JP2005027577A - Sponge for dewatering laver, and method and apparatus for dewatering laver utilizing the same - Google Patents

Abstract

<P>PROBLEM TO BE SOLVED: To efficiently carrying out a press dewatering of raw laver using sponges of increased mechanical strength while preventing the raw laver from getting out of shape and the sponge from staining. <P>SOLUTION: A laver-dewatering apparatus 10 is provided, comprising two dewatering sections 20 and 40. The upper and lower press parts 20A and 20B of the dewatering section 20 are vertically provided with dewatering sponges 24A and 24B so as to sandwich a laver drainboard 16 and raw laver 18 in between. These sponges 24A and 24B are detachably mounted on upper and lower fixing tables 22A and 22B so that water-permeable sheets 28A and 28B serve as press surfaces for the laver drainboard 16 and the raw laver 18. This apparatus 10 works as follows: On subjecting the press parts 20A and 20B to vertical motion, by a driving means not illustrated, the water-permeable sheets 28A and 28B press the raw laver 18 to extrude water therefrom, the water is then absorbed by upper and lower sponge layers 26A and 26B, thus accomplishing dewatering the raw laver 18. <P>COPYRIGHT: (C)2005,JPO&NCIPI

Description

  The present invention relates to a nori sponge for use in the production of sheet-like dry nori, and a nori dehydration method and apparatus using the sponge.

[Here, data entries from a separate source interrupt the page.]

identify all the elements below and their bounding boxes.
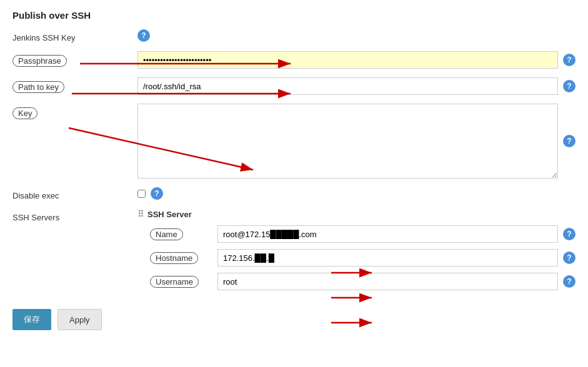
- ssh-servers-row: SSH Servers ⠿ SSH Server Name ?: [12, 209, 576, 296]
- ssh-name-input[interactable]: [217, 225, 558, 243]
- key-label: Key: [12, 104, 137, 119]
- path-to-key-field: ?: [137, 77, 576, 95]
- key-field: ?: [137, 104, 576, 179]
- ssh-server-inner: Name ? Hostname ?: [137, 225, 576, 290]
- ssh-hostname-row: Hostname ?: [150, 249, 576, 267]
- passphrase-help[interactable]: ?: [563, 54, 576, 66]
- passphrase-input[interactable]: [137, 51, 558, 69]
- key-textarea[interactable]: [137, 104, 558, 179]
- ssh-servers-label: SSH Servers: [12, 209, 137, 222]
- key-label-text: Key: [12, 107, 37, 119]
- disable-exec-checkbox[interactable]: [137, 190, 146, 198]
- ssh-hostname-label-text: Hostname: [150, 252, 198, 264]
- disable-exec-label: Disable exec: [12, 187, 137, 200]
- path-to-key-label-text: Path to key: [12, 81, 64, 93]
- ssh-name-row: Name ?: [150, 225, 576, 243]
- ssh-username-help[interactable]: ?: [563, 275, 576, 288]
- ssh-username-label-text: Username: [150, 276, 199, 288]
- button-row: 保存 Apply: [12, 309, 576, 330]
- disable-exec-checkbox-row: [137, 190, 146, 198]
- key-row: Key ?: [12, 104, 576, 179]
- path-to-key-row: Path to key ?: [12, 77, 576, 95]
- passphrase-label: Passphrase: [12, 51, 137, 67]
- ssh-hostname-input[interactable]: [217, 249, 558, 267]
- ssh-name-help[interactable]: ?: [563, 228, 576, 240]
- disable-exec-help[interactable]: ?: [151, 187, 163, 200]
- path-to-key-input[interactable]: [137, 77, 558, 95]
- passphrase-label-text: Passphrase: [12, 55, 67, 67]
- ssh-name-label-text: Name: [150, 228, 183, 240]
- save-button[interactable]: 保存: [12, 309, 51, 330]
- ssh-username-row: Username ?: [150, 273, 576, 290]
- passphrase-row: Passphrase ?: [12, 51, 576, 69]
- disable-exec-row: Disable exec ?: [12, 187, 576, 200]
- ssh-servers-content: ⠿ SSH Server Name ? Hostn: [137, 209, 576, 296]
- ssh-username-label: Username: [150, 276, 212, 288]
- path-to-key-help[interactable]: ?: [563, 80, 576, 92]
- drag-icon: ⠿: [137, 209, 144, 219]
- jenkins-ssh-key-field: ?: [137, 29, 576, 42]
- apply-button[interactable]: Apply: [57, 309, 102, 330]
- ssh-hostname-help[interactable]: ?: [563, 252, 576, 264]
- passphrase-field: ?: [137, 51, 576, 69]
- ssh-server-header-text: SSH Server: [147, 210, 192, 219]
- ssh-hostname-label: Hostname: [150, 252, 212, 264]
- page-title: Publish over SSH: [12, 10, 576, 21]
- jenkins-ssh-key-help[interactable]: ?: [137, 29, 150, 42]
- key-help[interactable]: ?: [563, 135, 576, 147]
- path-to-key-label: Path to key: [12, 77, 137, 93]
- jenkins-ssh-key-label: Jenkins SSH Key: [12, 29, 137, 42]
- ssh-server-header: ⠿ SSH Server: [137, 209, 576, 219]
- disable-exec-field: ?: [137, 187, 576, 200]
- ssh-name-label: Name: [150, 228, 212, 240]
- jenkins-ssh-key-row: Jenkins SSH Key ?: [12, 29, 576, 42]
- ssh-username-input[interactable]: [217, 273, 558, 290]
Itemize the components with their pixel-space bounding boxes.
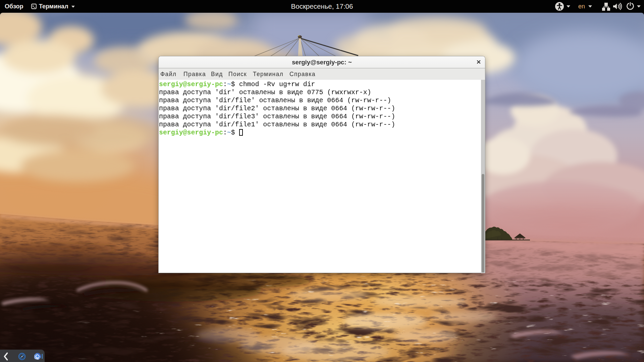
svg-text:en: en	[578, 3, 585, 10]
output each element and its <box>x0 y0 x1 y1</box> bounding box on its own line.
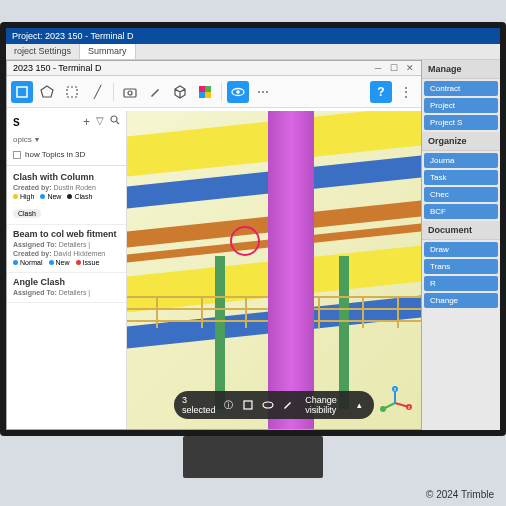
topic-meta: Created by: Dustin Roden <box>13 184 120 191</box>
viewport-toolbar: ╱ ⋯ ? ⋮ <box>7 76 421 108</box>
svg-point-4 <box>128 91 132 95</box>
topics-panel: S + ▽ opics ▾ how Topics in 3D <box>7 111 127 429</box>
rail-btn-contract[interactable]: Contract <box>424 81 498 96</box>
chevron-up-icon: ▴ <box>357 400 362 410</box>
axis-gizmo[interactable]: x z <box>377 385 413 421</box>
search-icon[interactable] <box>110 115 120 129</box>
line-tool-icon[interactable] <box>61 81 83 103</box>
svg-point-17 <box>380 406 386 412</box>
tag-label: New <box>47 193 61 200</box>
selection-floating-bar: 3 selected ⓘ Change visibility ▴ <box>174 391 374 419</box>
tag-normal: Normal <box>13 259 43 266</box>
tag-new: New <box>40 193 61 200</box>
svg-marker-1 <box>41 86 53 97</box>
topic-card[interactable]: Beam to col web fitment Assigned To: Det… <box>7 225 126 273</box>
maximize-button[interactable]: ☐ <box>389 63 399 73</box>
monitor-stand <box>183 436 323 478</box>
help-button[interactable]: ? <box>370 81 392 103</box>
box-tool-icon[interactable] <box>169 81 191 103</box>
isolate-icon[interactable] <box>241 396 255 414</box>
topic-card[interactable]: Clash with Column Created by: Dustin Rod… <box>7 168 126 225</box>
divider <box>7 165 126 166</box>
svg-rect-5 <box>199 86 205 92</box>
rail-btn-draw[interactable]: Draw <box>424 242 498 257</box>
svg-line-12 <box>117 122 120 125</box>
window-controls: ─ ☐ ✕ <box>373 63 415 73</box>
green-column <box>215 256 225 409</box>
rail-btn-task[interactable]: Task <box>424 170 498 185</box>
minimize-button[interactable]: ─ <box>373 63 383 73</box>
overflow-menu-icon[interactable]: ⋮ <box>395 81 417 103</box>
tag-label: Clash <box>74 193 92 200</box>
ribbon-tab-summary[interactable]: Summary <box>80 44 136 59</box>
topic-tags: Normal New Issue <box>13 259 120 266</box>
svg-rect-0 <box>17 87 27 97</box>
rail-btn-check[interactable]: Chec <box>424 187 498 202</box>
svg-rect-6 <box>205 86 211 92</box>
chevron-down-icon: ▾ <box>35 135 39 144</box>
info-icon[interactable]: ⓘ <box>221 396 235 414</box>
dot-icon <box>49 260 54 265</box>
model-window-titlebar: 2023 150 - Terminal D ─ ☐ ✕ <box>7 61 421 76</box>
rail-btn-project-s[interactable]: Project S <box>424 115 498 130</box>
dot-icon <box>76 260 81 265</box>
monitor-bezel: Project: 2023 150 - Terminal D roject Se… <box>0 22 506 436</box>
topic-card[interactable]: Angle Clash Assigned To: Detailers | <box>7 273 126 303</box>
ribbon: roject Settings Summary <box>6 44 500 60</box>
brush-tool-icon[interactable] <box>144 81 166 103</box>
show-in-3d-toggle[interactable]: how Topics in 3D <box>7 146 126 163</box>
add-topic-icon[interactable]: + <box>83 115 90 129</box>
topic-title: Beam to col web fitment <box>13 229 120 239</box>
more-tool-icon[interactable]: ⋯ <box>252 81 274 103</box>
svg-point-22 <box>263 402 273 408</box>
paint-icon[interactable] <box>281 396 295 414</box>
assigned-to-value: Detailers | <box>59 241 90 248</box>
created-by-value: David Hiddemen <box>53 250 105 257</box>
tag-label: Normal <box>20 259 43 266</box>
svg-rect-2 <box>67 87 77 97</box>
dot-icon <box>67 194 72 199</box>
ribbon-tab-settings[interactable]: roject Settings <box>6 44 80 59</box>
assigned-to-value: Detailers | <box>59 289 90 296</box>
rail-btn-r[interactable]: R <box>424 276 498 291</box>
tag-label: High <box>20 193 34 200</box>
camera-tool-icon[interactable] <box>119 81 141 103</box>
panel-subheader[interactable]: opics ▾ <box>7 133 126 146</box>
close-button[interactable]: ✕ <box>405 63 415 73</box>
change-visibility-label: Change visibility <box>305 395 353 415</box>
created-by-label: Created by: <box>13 250 52 257</box>
panel-header: S + ▽ <box>7 111 126 133</box>
svg-point-11 <box>111 116 117 122</box>
clash-marker-icon[interactable] <box>230 226 260 256</box>
dot-icon <box>13 194 18 199</box>
topic-meta: Assigned To: Detailers | <box>13 241 120 248</box>
app-screen: Project: 2023 150 - Terminal D roject Se… <box>6 28 500 430</box>
filter-icon[interactable]: ▽ <box>96 115 104 129</box>
model-window: 2023 150 - Terminal D ─ ☐ ✕ ╱ ⋯ <box>6 60 422 430</box>
eye-tool-icon[interactable] <box>227 81 249 103</box>
right-side-rail: Manage Contract Project Project S Organi… <box>422 60 500 430</box>
created-by-label: Created by: <box>13 184 52 191</box>
select-tool-icon[interactable] <box>11 81 33 103</box>
rail-btn-bcf[interactable]: BCF <box>424 204 498 219</box>
content-area: S + ▽ opics ▾ how Topics in 3D <box>7 111 421 429</box>
topic-tags: High New Clash <box>13 193 120 200</box>
svg-rect-3 <box>124 89 136 97</box>
tag-clash: Clash <box>67 193 92 200</box>
dot-icon <box>13 260 18 265</box>
rail-btn-trans[interactable]: Trans <box>424 259 498 274</box>
slash-tool-icon[interactable]: ╱ <box>86 81 108 103</box>
rail-section-organize: Organize <box>422 132 500 151</box>
topic-meta: Created by: David Hiddemen <box>13 250 120 257</box>
tag-label: Issue <box>83 259 100 266</box>
3d-viewport[interactable]: x z 3 selected ⓘ Change visibility ▴ <box>127 111 421 429</box>
tag-new: New <box>49 259 70 266</box>
rail-btn-project[interactable]: Project <box>424 98 498 113</box>
hide-icon[interactable] <box>261 396 275 414</box>
polygon-tool-icon[interactable] <box>36 81 58 103</box>
change-visibility-dropdown[interactable]: Change visibility ▴ <box>301 395 366 415</box>
rail-section-document: Document <box>422 221 500 240</box>
color-tool-icon[interactable] <box>194 81 216 103</box>
rail-btn-change[interactable]: Change <box>424 293 498 308</box>
rail-btn-journal[interactable]: Journa <box>424 153 498 168</box>
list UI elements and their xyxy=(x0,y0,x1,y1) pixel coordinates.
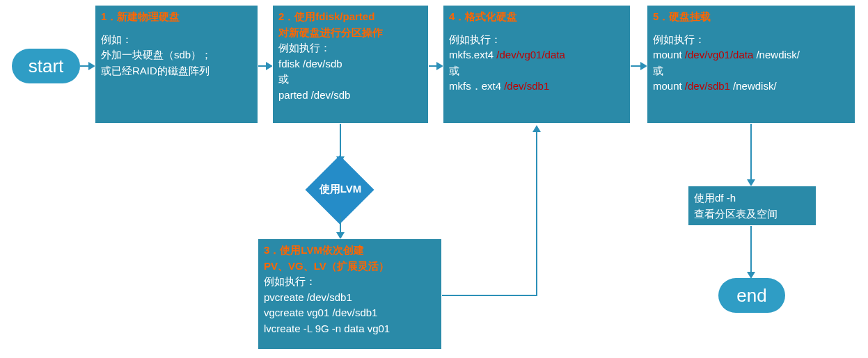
box-3-l2: pvcreate /dev/sdb1 xyxy=(264,290,436,306)
box-4: 4．格式化硬盘 例如执行： mkfs.ext4 /dev/vg01/data 或… xyxy=(443,5,631,124)
box-2-title-l1: 2．使用fdisk/parted xyxy=(278,9,423,25)
box-2: 2．使用fdisk/parted 对新硬盘进行分区操作 例如执行： fdisk … xyxy=(272,5,429,124)
box-1-l2: 外加一块硬盘（sdb）； xyxy=(101,47,252,63)
box-1-title: 1．新建物理硬盘 xyxy=(101,9,252,25)
arrow-diamond-to-3 xyxy=(340,215,341,234)
box-3-title-l2: PV、VG、LV（扩展灵活） xyxy=(264,259,436,275)
box-3-l4: lvcreate -L 9G -n data vg01 xyxy=(264,321,436,337)
end-node: end xyxy=(718,278,785,313)
box-4-l3: 或 xyxy=(449,63,624,79)
flowchart: start 1．新建物理硬盘 例如： 外加一块硬盘（sdb）； 或已经RAID的… xyxy=(0,0,868,358)
arrow-3-to-4-head xyxy=(532,125,541,132)
box-1-l1: 例如： xyxy=(101,32,252,48)
box-5-l4: mount /dev/sdb1 /newdisk/ xyxy=(653,79,849,95)
box-5-title: 5．硬盘挂载 xyxy=(653,9,849,25)
box-3: 3．使用LVM依次创建 PV、VG、LV（扩展灵活） 例如执行： pvcreat… xyxy=(258,238,442,350)
box-2-l1: 例如执行： xyxy=(278,40,423,56)
box-6: 使用df -h 查看分区表及空间 xyxy=(688,186,816,226)
box-3-title-l1: 3．使用LVM依次创建 xyxy=(264,243,436,259)
start-node: start xyxy=(12,49,80,83)
box-3-l3: vgcreate vg01 /dev/sdb1 xyxy=(264,305,436,321)
box-2-l4: parted /dev/sdb xyxy=(278,88,423,104)
box-4-l1: 例如执行： xyxy=(449,32,624,48)
box-6-l1: 使用df -h xyxy=(694,190,810,206)
start-label: start xyxy=(29,56,64,77)
box-1-l3: 或已经RAID的磁盘阵列 xyxy=(101,63,252,79)
box-4-title: 4．格式化硬盘 xyxy=(449,9,624,25)
box-5: 5．硬盘挂载 例如执行： mount /dev/vg01/data /newdi… xyxy=(647,5,855,124)
end-label: end xyxy=(736,285,766,307)
box-4-l4: mkfs．ext4 /dev/sdb1 xyxy=(449,79,624,95)
arrow-6-to-end xyxy=(750,226,752,273)
box-2-l2: fdisk /dev/sdb xyxy=(278,56,423,72)
box-5-l2: mount /dev/vg01/data /newdisk/ xyxy=(653,47,849,63)
box-4-l2: mkfs.ext4 /dev/vg01/data xyxy=(449,47,624,63)
box-3-l1: 例如执行： xyxy=(264,274,436,290)
arrow-3-to-4-h xyxy=(442,295,537,296)
arrow-3-to-4-v xyxy=(536,132,537,296)
box-2-title-l2: 对新硬盘进行分区操作 xyxy=(278,25,423,41)
box-2-l3: 或 xyxy=(278,72,423,88)
box-5-l3: 或 xyxy=(653,63,849,79)
arrow-2-to-diamond xyxy=(340,124,341,158)
arrow-5-to-6 xyxy=(750,124,752,181)
box-1: 1．新建物理硬盘 例如： 外加一块硬盘（sdb）； 或已经RAID的磁盘阵列 xyxy=(95,5,258,124)
box-6-l2: 查看分区表及空间 xyxy=(694,206,810,222)
lvm-diamond-label: 使用LVM xyxy=(299,183,381,196)
box-5-l1: 例如执行： xyxy=(653,32,849,48)
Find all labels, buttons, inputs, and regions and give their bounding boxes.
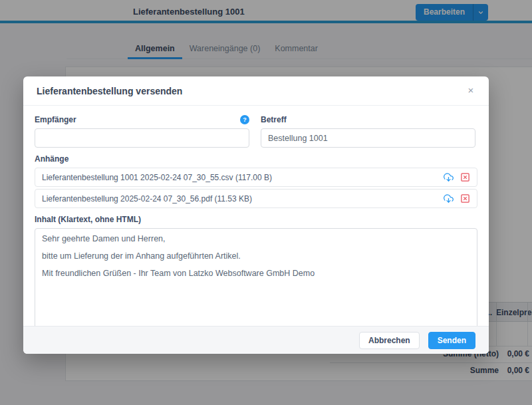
subject-input[interactable] xyxy=(261,128,475,148)
modal-header: Lieferantenbestellung versenden × xyxy=(23,76,489,106)
subject-label: Betreff xyxy=(261,115,287,124)
close-icon[interactable]: × xyxy=(464,83,478,98)
attachments-section: Anhänge Lieferantenbestellung 1001 2025-… xyxy=(35,154,477,208)
cancel-button[interactable]: Abbrechen xyxy=(359,332,420,349)
modal-footer: Abbrechen Senden xyxy=(23,326,489,354)
modal-title: Lieferantenbestellung versenden xyxy=(37,86,182,96)
attachments-label: Anhänge xyxy=(35,154,477,164)
download-cloud-icon[interactable] xyxy=(443,194,454,203)
send-button[interactable]: Senden xyxy=(428,332,475,349)
send-order-modal: Lieferantenbestellung versenden × Empfän… xyxy=(23,76,489,354)
recipient-field-group: Empfänger ? xyxy=(35,115,249,148)
recipient-label: Empfänger xyxy=(35,115,76,124)
download-cloud-icon[interactable] xyxy=(443,172,454,182)
subject-field-group: Betreff xyxy=(261,115,475,148)
delete-x-square-icon[interactable] xyxy=(460,172,470,182)
attachment-filename: Lieferantenbestellung 1001 2025-02-24 07… xyxy=(42,173,437,182)
delete-x-square-icon[interactable] xyxy=(460,194,470,203)
attachment-filename: Lieferantenbestellung 2025-02-24 07_30_5… xyxy=(42,194,437,203)
help-icon[interactable]: ? xyxy=(240,115,249,124)
attachment-row: Lieferantenbestellung 1001 2025-02-24 07… xyxy=(35,168,477,187)
attachment-row: Lieferantenbestellung 2025-02-24 07_30_5… xyxy=(35,189,477,208)
recipient-input[interactable] xyxy=(35,128,249,148)
modal-body: Empfänger ? Betreff Anhänge Lieferantenb… xyxy=(23,106,489,326)
content-label: Inhalt (Klartext, ohne HTML) xyxy=(35,215,477,224)
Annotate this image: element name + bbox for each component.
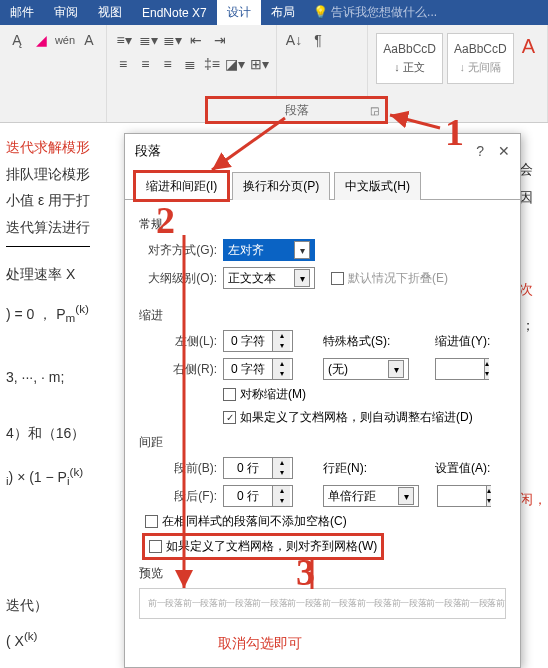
close-button[interactable]: ✕ bbox=[498, 143, 510, 159]
at-spinner[interactable]: ▴▾ bbox=[437, 485, 491, 507]
tab-design[interactable]: 设计 bbox=[217, 0, 261, 25]
space-before-label: 段前(B): bbox=[139, 460, 217, 477]
left-indent-label: 左侧(L): bbox=[139, 333, 217, 350]
tell-me[interactable]: 💡 告诉我您想做什么... bbox=[305, 4, 437, 21]
shading-icon[interactable]: ◪▾ bbox=[226, 55, 244, 73]
space-after-spinner[interactable]: ▴▾ bbox=[223, 485, 293, 507]
chevron-down-icon[interactable]: ▾ bbox=[398, 487, 414, 505]
collapse-checkbox: 默认情况下折叠(E) bbox=[331, 270, 448, 287]
style-name: ↓ 无间隔 bbox=[454, 60, 507, 75]
tab-line-page-breaks[interactable]: 换行和分页(P) bbox=[232, 172, 330, 200]
tab-layout[interactable]: 布局 bbox=[261, 0, 305, 25]
snap-to-grid-checkbox[interactable]: 如果定义了文档网格，则对齐到网格(W) bbox=[149, 538, 377, 555]
line-spacing-label: 行距(N): bbox=[323, 460, 379, 477]
ribbon-tabs: 邮件 审阅 视图 EndNote X7 设计 布局 💡 告诉我您想做什么... bbox=[0, 0, 548, 25]
chevron-down-icon[interactable]: ▾ bbox=[294, 241, 310, 259]
justify-icon[interactable]: ≣ bbox=[182, 55, 198, 73]
font-color-icon[interactable]: A bbox=[518, 31, 539, 84]
style-sample: AaBbCcD bbox=[454, 42, 507, 56]
mirror-indent-checkbox[interactable]: 对称缩进(M) bbox=[223, 386, 306, 403]
paragraph-launcher[interactable]: 段落 ◲ bbox=[205, 96, 388, 124]
align-right-icon[interactable]: ≡ bbox=[159, 55, 175, 73]
sort-icon[interactable]: A↓ bbox=[285, 31, 303, 49]
section-indent: 缩进 bbox=[139, 307, 506, 324]
char-border-icon[interactable]: A bbox=[80, 31, 98, 49]
outline-label: 大纲级别(O): bbox=[139, 270, 217, 287]
tab-mail[interactable]: 邮件 bbox=[0, 0, 44, 25]
document-body: 迭代求解模形 排队理论模形终会 小值 ε 用于打。因 迭代算法进行 处理速率 X… bbox=[0, 128, 96, 660]
section-general: 常规 bbox=[139, 216, 506, 233]
by-spinner[interactable]: ▴▾ bbox=[435, 358, 489, 380]
phonetic-icon[interactable]: wén bbox=[56, 31, 74, 49]
section-spacing: 间距 bbox=[139, 434, 506, 451]
align-center-icon[interactable]: ≡ bbox=[137, 55, 153, 73]
section-preview: 预览 bbox=[139, 565, 506, 582]
tab-endnote[interactable]: EndNote X7 bbox=[132, 2, 217, 24]
paste-icon[interactable]: Ą bbox=[8, 31, 26, 49]
help-button[interactable]: ? bbox=[476, 143, 484, 159]
style-normal[interactable]: AaBbCcD ↓ 正文 bbox=[376, 33, 443, 84]
chevron-down-icon[interactable]: ▾ bbox=[388, 360, 404, 378]
preview-box: 前一段落前一段落前一段落前一段落前一段落前一段落前一段落前一段落前一段落前一段落… bbox=[139, 588, 506, 619]
special-select[interactable]: (无)▾ bbox=[323, 358, 409, 380]
styles-gallery[interactable]: AaBbCcD ↓ 正文 AaBbCcD ↓ 无间隔 A bbox=[376, 31, 539, 84]
tab-indent-spacing[interactable]: 缩进和间距(I) bbox=[135, 172, 228, 200]
auto-adjust-grid-checkbox[interactable]: 如果定义了文档网格，则自动调整右缩进(D) bbox=[223, 409, 473, 426]
alignment-label: 对齐方式(G): bbox=[139, 242, 217, 259]
outline-select[interactable]: 正文文本▾ bbox=[223, 267, 315, 289]
right-indent-label: 右侧(R): bbox=[139, 361, 217, 378]
style-sample: AaBbCcD bbox=[383, 42, 436, 56]
right-indent-spinner[interactable]: ▴▾ bbox=[223, 358, 293, 380]
alignment-select[interactable]: 左对齐▾ bbox=[223, 239, 315, 261]
style-nospacing[interactable]: AaBbCcD ↓ 无间隔 bbox=[447, 33, 514, 84]
no-space-same-style-checkbox[interactable]: 在相同样式的段落间不添加空格(C) bbox=[145, 513, 347, 530]
eraser-icon[interactable]: ◢ bbox=[32, 31, 50, 49]
by-label: 缩进值(Y): bbox=[435, 333, 490, 350]
paragraph-launcher-label: 段落 bbox=[285, 102, 309, 119]
dialog-launcher-icon[interactable]: ◲ bbox=[370, 105, 379, 116]
align-left-icon[interactable]: ≡ bbox=[115, 55, 131, 73]
style-name: ↓ 正文 bbox=[383, 60, 436, 75]
space-after-label: 段后(F): bbox=[139, 488, 217, 505]
dialog-title: 段落 bbox=[135, 142, 161, 160]
outdent-icon[interactable]: ⇤ bbox=[187, 31, 205, 49]
dialog-titlebar: 段落 ? ✕ bbox=[125, 134, 520, 168]
space-before-spinner[interactable]: ▴▾ bbox=[223, 457, 293, 479]
at-label: 设置值(A): bbox=[435, 460, 490, 477]
bullets-icon[interactable]: ≡▾ bbox=[115, 31, 133, 49]
special-label: 特殊格式(S): bbox=[323, 333, 395, 350]
borders-icon[interactable]: ⊞▾ bbox=[250, 55, 268, 73]
tab-view[interactable]: 视图 bbox=[88, 0, 132, 25]
numbering-icon[interactable]: ≣▾ bbox=[139, 31, 157, 49]
show-marks-icon[interactable]: ¶ bbox=[309, 31, 327, 49]
multilevel-icon[interactable]: ≣▾ bbox=[163, 31, 181, 49]
indent-icon[interactable]: ⇥ bbox=[211, 31, 229, 49]
chevron-down-icon[interactable]: ▾ bbox=[294, 269, 310, 287]
tab-review[interactable]: 审阅 bbox=[44, 0, 88, 25]
left-indent-spinner[interactable]: ▴▾ bbox=[223, 330, 293, 352]
paragraph-dialog: 段落 ? ✕ 缩进和间距(I) 换行和分页(P) 中文版式(H) 常规 对齐方式… bbox=[124, 133, 521, 668]
tab-asian-typography[interactable]: 中文版式(H) bbox=[334, 172, 421, 200]
line-spacing-icon[interactable]: ‡≡ bbox=[204, 55, 220, 73]
line-spacing-select[interactable]: 单倍行距▾ bbox=[323, 485, 419, 507]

  The sheet-shaped dry seaweed is obtained by scraping raw seaweed into a sheet form on the surface of the seaweed rice cake, dehydrating and drying it, and peeling off the dry seaweed stuck on the seaweed rice cake. These series of operations are automatically performed by holding the laver on the conveying path such as a conveyor. Among these, the dehydration process of raw laver is performed at a low temperature and in a short time for the subsequent drying process. Very important for producing quality nori. Such dehydration of raw seaweed is conventionally performed by a press method. The press-type dewatering unit presses a sponge for dehydration from above and below on the raw nori on the laver that has been transported along the transport path, and absorbs and dehydrates moisture contained in the raw nori.

However, the background art as described above has the following inconvenience because the surface and the inside of the sponge have a uniform open cell structure.
(1) Since the pressing surface of the dehydrating sponge in contact with the raw nori is easily compressed and deformed during pressing, the force for extruding moisture from the raw nori is weak and the dehydrating ability is not always sufficient. For this reason, considerable time and thermal power are required for the next drying process.
(2) The dehydrating sponge is compressed during pressing, and in particular, the lower part (the pressed surface of fresh seaweed) is deformed so as to spread laterally. For this reason, the raw laver is pulled on the laver cocoon so as to spread laterally, and the shape tends to be deformed particularly in the vicinity of the outer edge thereof. In addition, the durability of the sponge itself is poor due to insufficient strength.
(3) The sponge has seaweed scraps and is easily soiled, which is undesirable in terms of hygiene management. For this reason, the cleaning operation of the sponge must be performed frequently.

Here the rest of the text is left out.